Only 17 % of the 140 respondents who had visited a site provided written feedback. This is less than 3 % of the entire surveyed sample. Two respondents had written comments but were unsure of the number, 3 had written once, 12 between 2 and 5 times, and only 1 respondent had commented more than 5 times. Of the commenters, just over a third (36 %) stated that they provided either unfavorable (9 %) or a combination of favorable and unfavorable (27 %) reviews of physician interactions (Table 4).
Table 4

Nature of responses among those who had provided written feedback

Type of response provided

Number (22 total)a

Percentage of total

Favorable

11

50 %

Neutral

1

4.5 %

Unfavorable

2

9.1 %

Both favorable and unfavorable

6

27.3 %

Prefer not to answer

2

9.1 %

aTwo of the 24 respondents who reported providing written feedback failed to provide the nature of their responses

Among all respondents, only 28 % strongly agreed that a positive physician review alone on an IPRS would cause them to seek care from that practitioner (Table 5).
Table 5

Influence of a positive or negative review and knowledge of malpractice history on decision to seek care

A positive physician review alone would cause me to seek care from that individual

Number (803 total)

Percentage of total

Strongly agree

226

28.1 %

Agree

427

53.2 %

No impact

127

15.8 %

Disagree

14

1.7 %

Strongly disagree

9

1.1 %

A negative physician review alone would cause me not to seek care from that individual

Number (796 total)

Percentage of total

Strongly agree

215

27.0 %

Agree

396

49.7 %

No impact

134

16.8 %

Disagree

41

5.2 %

Strongly disagree

10

1.3 %

Knowledge that a physician had been sued for medical malpractice would cause me not to seek care

Number (790 total)

Percentage of total

Strongly agree

234

29.6 %

Agree

293

37.1 %

No impact

209

26.5 %

Disagree

48

6.1 %

Strongly disagree

6

0.8 %

Similarly, 27 % of those surveyed strongly agreed that a negative IPRS review would cause them to choose against seeking care from that physician. Further, fewer than a third (29.9 %) of respondents indicated that knowledge of a malpractice suit based on IPRS alone would negatively impact their decision to seek care from a physician. Whether a respondent had visited an IPRS in the past had no impact on the decision to seek care. (P values from Chi-square test 0.88, 0.23, 0.30 for positive review, negative review, malpractice information, respectively.)

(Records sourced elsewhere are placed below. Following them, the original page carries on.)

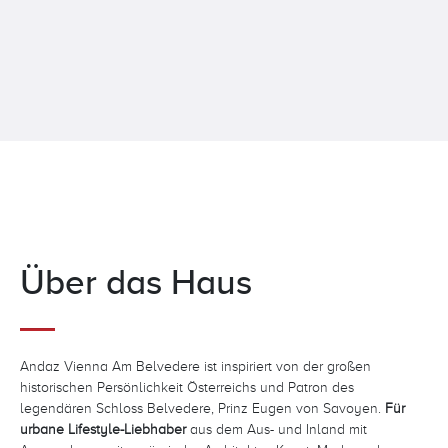
Über das Haus
Andaz Vienna Am Belvedere ist inspiriert von der großen
historischen Persönlichkeit Österreichs und Patron des
legendären Schloss Belvedere, Prinz Eugen von Savoyen.
Für
urbane Lifestyle-Liebhaber
aus dem Aus- und Inland mit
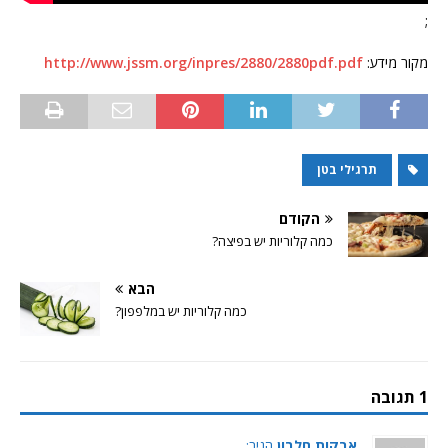
;
מקור מידע:
http://www.jssm.org/inpres/2880/2880pdf.pdf
תרגילי בטן
הקודם
כמה קלוריות יש בפיצה?
הבא
כמה קלוריות יש במלפפון?
1 תגובה
אבקות חלבון
הגיב:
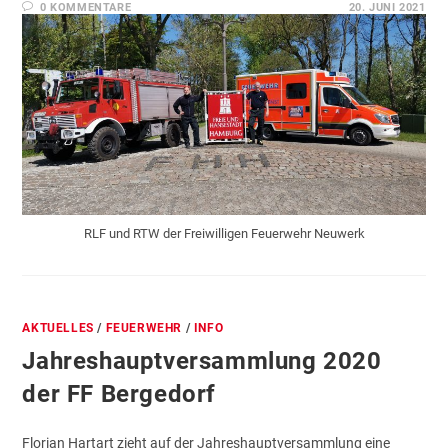
0 KOMMENTARE
20. JUNI 2021
RLF und RTW der Freiwilligen Feuerwehr Neuwerk
AKTUELLES
/
FEUERWEHR
/
INFO
Jahreshauptversammlung 2020
der FF Bergedorf
Florian Hartart zieht auf der Jahreshauptversammlung eine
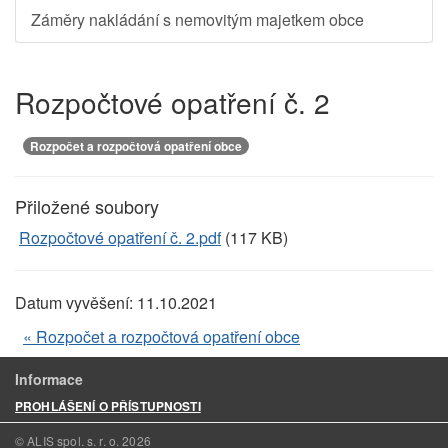
Záměry nakládání s nemovitým majetkem obce
Rozpočtové opatření č. 2
Rozpočet a rozpočtová opatření obce
Přiložené soubory
Rozpočtové opatření č. 2.pdf
(117 KB)
Datum vyvěšení:
11.10.2021
« Rozpočet a rozpočtová opatření obce
Informace
PROHLÁŠENÍ O PŘÍSTUPNOSTI
© ALIS spol. s. r. o.
2026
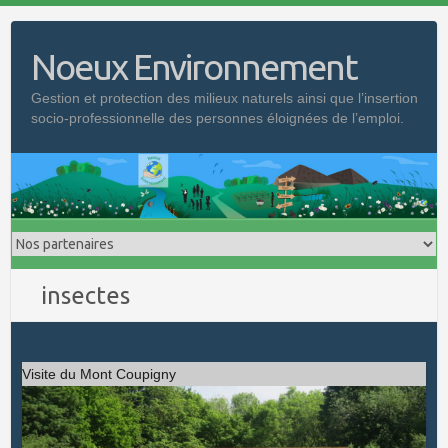
Skip
to
Noeux Environnement
content
Gestion et protection des milieux naturels ainsi que l’insertion
socio-professionnelle des personnes éloignées de l’emploi.
insectes
Visite du Mont Coupigny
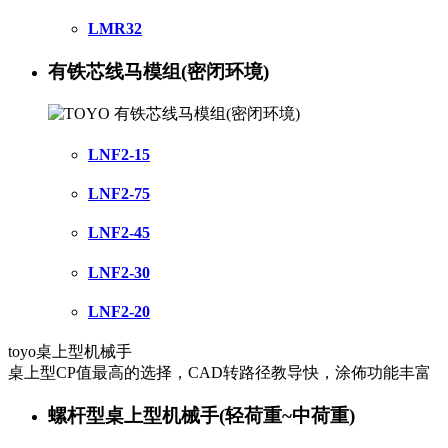
LMR32
有铁芯线马模组(密闭环境)
LNF2-15
LNF2-75
LNF2-45
LNF2-30
LNF2-20
toyo桌上型机械手
桌上型CP值最高的选择，CAD转路径教导快，涂佈功能丰富
螺杆型桌上型机械手(轻荷重~中荷重)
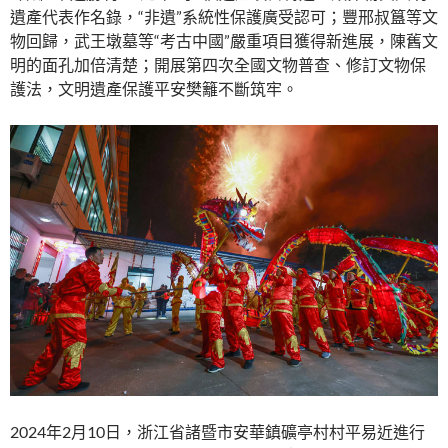
遺產代表作名錄，“非遺”系統性保護廣受認可；豐邢叔簋等文
物回歸，武王墩墓等“考古中國”嚴重項目獲得新進展，陳舊文
明的面孔加倍清楚；開展第四次全國文物普查、修訂文物保
護法，文明遺產保護平安樊籬不斷筑牢。
2024年2月10日，浙江省諸暨市安華鎮礦亭村村平易近進行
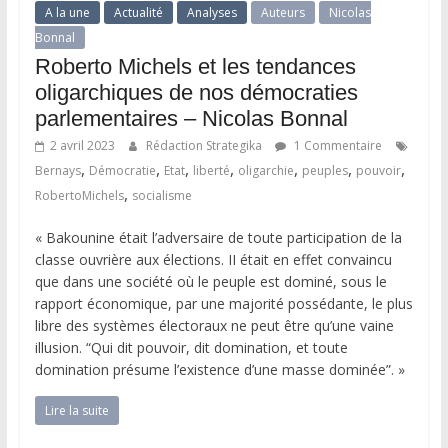
A la une
Actualité
Analyses
Auteurs
Nicolas
Bonnal
Roberto Michels et les tendances
oligarchiques de nos démocraties
parlementaires – Nicolas Bonnal
2 avril 2023
Rédaction Strategika
1 Commentaire
,
,
,
,
,
,
,
Bernays
Démocratie
Etat
liberté
oligarchie
peuples
pouvoir
,
RobertoMichels
socialisme
« Bakounine était l’adversaire de toute participation de la
classe ouvrière aux élections. II était en effet convaincu
que dans une société où le peuple est dominé, sous le
rapport économique, par une majorité possédante, le plus
libre des systèmes électoraux ne peut être qu’une vaine
illusion. “Qui dit pouvoir, dit domination, et toute
domination présume l’existence d’une masse dominée”. »
Lire la suite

Twenty three percent of respondents aged ≤ 50 years had visited an IPRS compared with 15 % of those aged over 50 (P = 0.03 by Chi-square test). However, there were no significant age-related differences in the responses to any of the other survey questions.

Women were more likely than men to strongly agree with the statement that anegative review or knowledge of a malpractice suit would influence their decision to seek care from a physician, but there were no differences in the level of agreement with the statement regarding a positive review. (Positive review 30 % of women strongly agree versus 26 % of men, P = 0.13; negative review 32 % versus 21 %, P < 0.01; malpractice knowledge women 36 % versus 22 %, P < 0.01).

Discussion

Our single-center, paper-based survey of pre-surgical patients (with a high response rate of 85 %) found that, despite the widespread use of the Internet in our society, relatively few (16 %) have visited an IPRS. Our findings are consistent with a report by the Pew Research Center that suggested that only 16 % of Internet users, or 12 % of U.S. adults overall, have reviewed online physician or other healthcare provider rating sites [5]. These numbers are also consistent with studies exploring use in other countries. In 2012, Galizzi et al. reported that only 15 % of those they surveyed in the United Kingdom were aware of IPRS [12]. Studies by Emmert at al. and Terlutter and colleagues found a larger percentage of Germans, 32 % and 29 % respectively, were aware of IPRS [13, 14]. Hanauer and colleagues recently found that although 65 % of U.S. respondents in their survey were aware that IPRS existed, this percentage was lower than for other commercial product and service sites [9]. The greater engagement with IPRS in the Hanauer study (36 % of respondents had visited an IPRS at least once, compared with 16 % in our study) might be explained by differences in age profile and Internet familiarity of the study populations.

Although many patients may not be aware of online rating sites, others may use these venues as a source of information to aid decision-making when choosing a physician. It has been suggested that sufficient validation of the information provided on such sites has not yet occurred and that further analysis of the quality and reliability of the information provided is required [7, 9, 15].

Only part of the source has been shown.